Insurance relied on outdated language to deny my prior authorization (PA). The specific wording used for the denial was removed on November 19, while my appeal was still under review. I received a response to my appeal on November 23, which upheld the denial based on the original language that had been eliminated just days prior (UHC acknowledged this to my broker after I brought the revision to my attention).
Do I have a strong case for legal action? I’ve tried to settle this issue directly with them, but without success.
I’m not a lawyer, but it sounds like you may have a valid case worth pursuing, especially since the insurer relied on outdated language that was removed shortly before they upheld your denial. Here are a few points to consider:
Breach of Contract: If the insurer based their denial on language that was no longer applicable, you may have a claim for breach of contract.

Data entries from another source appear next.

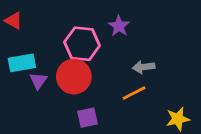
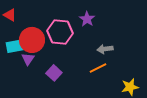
red circle: (74, 77) -> (32, 40), moved
purple square: (87, 118) -> (54, 73), moved, turned -35

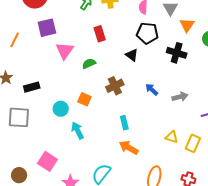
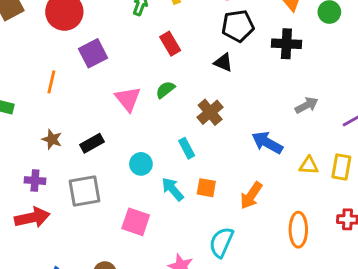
pink triangle: (65, 51) -> (128, 99), moved
blue arrow: (152, 89) -> (267, 143), moved, size x1.5
orange square: (84, 99) -> (206, 188), moved
cyan rectangle: (124, 123) -> (187, 148), moved
orange arrow: (129, 148) -> (251, 196), turned -72
pink square: (47, 161) -> (136, 222), moved

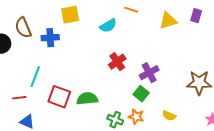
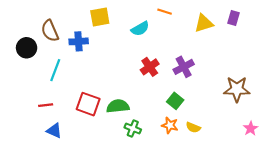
purple cross: (149, 73) -> (184, 67), moved
cyan line: (35, 77) -> (55, 70), moved
yellow semicircle: (169, 116) -> (193, 127), moved
green cross: (115, 120) -> (133, 128), moved

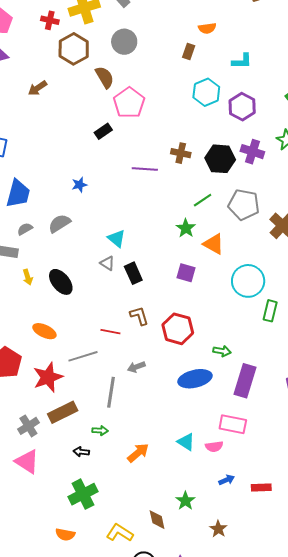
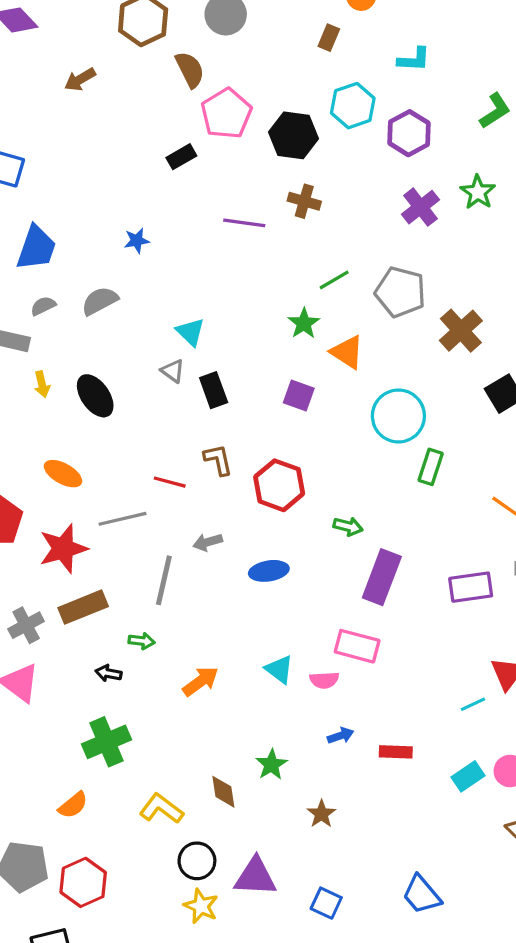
purple cross: (252, 152) -> (420, 207), turned 30
black hexagon: (220, 159) -> (294, 135), moved
blue ellipse: (195, 379) -> (269, 571), moved, size x0.7
orange semicircle: (65, 534) -> (73, 805), turned -54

Policies typically have to adhere to the terms in effect at the time of the appeal.
Bad Faith: If you can demonstrate that the insurer acted in bad faith by using outdated information, there may be grounds for a bad faith lawsuit.
Administrative Remedies: Before pursuing litigation, ensure you’ve exhausted all administrative remedies, including any appeals and reviewing the option for further internal review with the insurer.
Legal Advice: It may be beneficial to consult with a lawyer who specializes in insurance disputes to assess the specifics of your situation and provide you with tailored advice on how to proceed.
Documentation: Keep thorough documentation of all communications with the insurer and any revisions to the plan language, as this will be crucial if you decide to take legal action.
While you definitely have some compelling points, consulting with a legal professional will give you a clearer picture of your chances and options.